Chain-of-Thought (CoT) Prompting Method
A Chain-of-Thought (CoT) Prompting Method is a prompt engineering method that requires the LLM to express their reply as chained reasoning.
- Context:
- It can range from being a Zero-Shot CoT Prompting Method to being a One-Shot CoT Prompting Method.
- It can be a cognitive intervention technique that prompts individuals to generate a chain of related thoughts to improve memory and problem-solving skills.
- …
- Example(s):
- One-Shot CoT Prompting, such as:
- Think-Step-by-Step Prompting.
- …
- Counter-Example(s):
- See: PromptChainer, Soft Prompt Tuning, Automatic Prompt Engineering (APE).
References
2023
- (Wikipedia, 2023) ⇒ https://en.wikipedia.org/wiki/Prompt_engineering#Chain-of-thought Retrieved:2023-5-11.
- Chain-of-thought prompting (CoT) improves the reasoning ability of LLMs by prompting them to generate a series of intermediate steps that lead to the final answer of a multi-step problem. The technique was first proposed by Google researchers in 2022.[1]
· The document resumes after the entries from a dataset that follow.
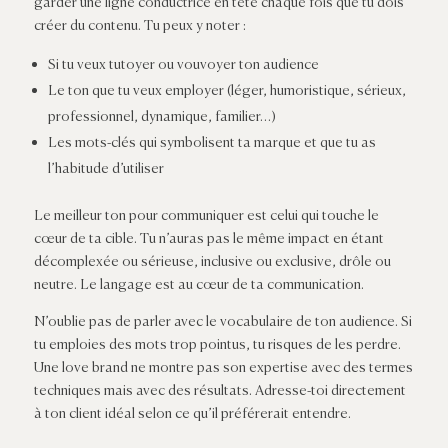
garder une ligne conductrice en tête chaque fois que tu dois
créer du contenu. Tu peux y noter :
Si tu veux tutoyer ou vouvoyer ton audience
Le ton que tu veux employer (léger, humoristique, sérieux,
professionnel, dynamique, familier…)
Les mots-clés qui symbolisent ta marque et que tu as
l’habitude d’utiliser
Le meilleur ton pour communiquer est celui qui touche le
cœur
de ta cible. Tu n’auras pas le même impact en étant
décomplexée ou sérieuse, inclusive ou exclusive, drôle ou
neutre. Le langage est au
cœur
de ta communication.
N’oublie pas de parler avec le vocabulaire de ton audience. Si
tu emploies des mots trop pointus, tu risques de les perdre.
Une love brand ne montre pas son expertise avec des termes
techniques mais avec des résultats. Adresse-toi directement
à ton client idéal selon ce qu’il préférerait entendre.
LLMs that are trained on large amounts of text using deep learning methods can generate output that resembles human-generated text. While LLMs show impressive performance on various natural language tasks, they still face difficulties with some reasoning tasks that require logical thinking and multiple steps to solve, such as arithmetic or commonsense reasoning questions. To address this challenge, CoT prompting prompts the model to produce intermediate reasoning steps before giving the final answer to a multi-step problem.[1]
For example, given the question “Q: The cafeteria had 23 apples. If they used 20 to make lunch and bought 6 more, how many apples do they have?”, a CoT prompt might induce the LLM to answer with steps of reasoning that mimic a train of thought like “A: The cafeteria had 23 apples originally. They used 20 to make lunch. So they had 23 - 20 = 3. They bought 6 more apples, so they have 3 + 6 = 9. The answer is 9.”[1]
Chain-of-thought prompting improves the performance of LLMs on average on both arithmetic and commonsense tasks in comparison to standard prompting methods. When applied to PaLM, a 540B parameter language model, CoT prompting significantly aided the model, allowing it to perform comparably with task-specific fine-tuned models on several tasks, even setting a new state of the art at the time on the GSM8K mathematical reasoning benchmark.[1]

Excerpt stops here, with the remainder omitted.